=== Assignment ===
Go to the line holding "Coinbase Wrapped Staked ETH to US Dollar" in the entries below and write out exactly every line down to and including the line holding "1 GNO equals $107.10".

=== Input ===
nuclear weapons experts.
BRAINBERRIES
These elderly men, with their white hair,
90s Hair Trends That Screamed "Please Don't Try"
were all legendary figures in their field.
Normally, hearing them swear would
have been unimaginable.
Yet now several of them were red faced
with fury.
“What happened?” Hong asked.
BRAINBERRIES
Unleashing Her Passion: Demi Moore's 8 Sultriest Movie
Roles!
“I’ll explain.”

==

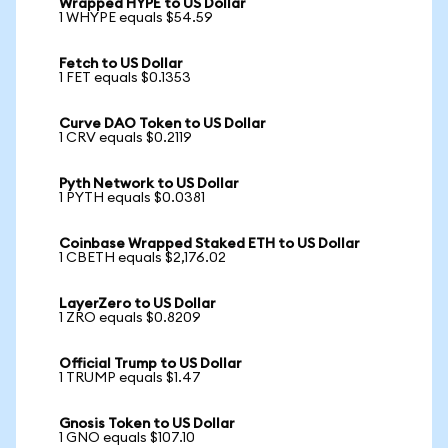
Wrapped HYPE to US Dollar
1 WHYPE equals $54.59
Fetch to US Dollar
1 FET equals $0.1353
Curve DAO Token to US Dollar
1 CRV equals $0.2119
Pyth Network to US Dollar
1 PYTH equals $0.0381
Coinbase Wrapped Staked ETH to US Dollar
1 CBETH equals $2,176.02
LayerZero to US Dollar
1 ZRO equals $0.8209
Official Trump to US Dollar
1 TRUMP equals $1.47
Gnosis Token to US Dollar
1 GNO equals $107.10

---

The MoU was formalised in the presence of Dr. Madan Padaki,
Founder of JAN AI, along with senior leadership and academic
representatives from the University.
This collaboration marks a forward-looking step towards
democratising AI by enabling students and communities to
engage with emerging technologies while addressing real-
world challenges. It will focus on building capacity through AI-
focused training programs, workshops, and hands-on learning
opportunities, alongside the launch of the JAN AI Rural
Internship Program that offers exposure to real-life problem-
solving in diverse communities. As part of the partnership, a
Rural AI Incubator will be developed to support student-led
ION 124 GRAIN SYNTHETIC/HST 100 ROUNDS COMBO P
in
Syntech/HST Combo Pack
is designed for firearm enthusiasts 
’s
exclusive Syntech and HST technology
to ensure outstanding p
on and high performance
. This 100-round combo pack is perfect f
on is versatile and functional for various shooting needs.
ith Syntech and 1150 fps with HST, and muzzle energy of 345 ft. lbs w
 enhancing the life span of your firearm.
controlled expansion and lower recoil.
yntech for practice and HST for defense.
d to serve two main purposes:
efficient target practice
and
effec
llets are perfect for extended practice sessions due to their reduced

=== Output below ===
Coinbase Wrapped Staked ETH to US Dollar
1 CBETH equals $2,176.02
LayerZero to US Dollar
1 ZRO equals $0.8209
Official Trump to US Dollar
1 TRUMP equals $1.47
Gnosis Token to US Dollar
1 GNO equals $107.10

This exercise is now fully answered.